[[ COLLECTED DATA, beginning ]]
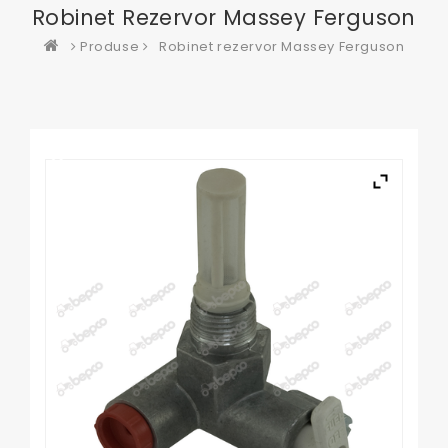
Robinet Rezervor Massey Ferguson
Produse
Robinet rezervor Massey Ferguson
[[ COLLECTED DATA, end ]]
* [GOAL OF THE EXERCISE] Leaving every picture aside, repeat the listing exactly.

* [EXERCISE RESPONSE]
Robinet Rezervor Massey Ferguson
Produse
Robinet rezervor Massey Ferguson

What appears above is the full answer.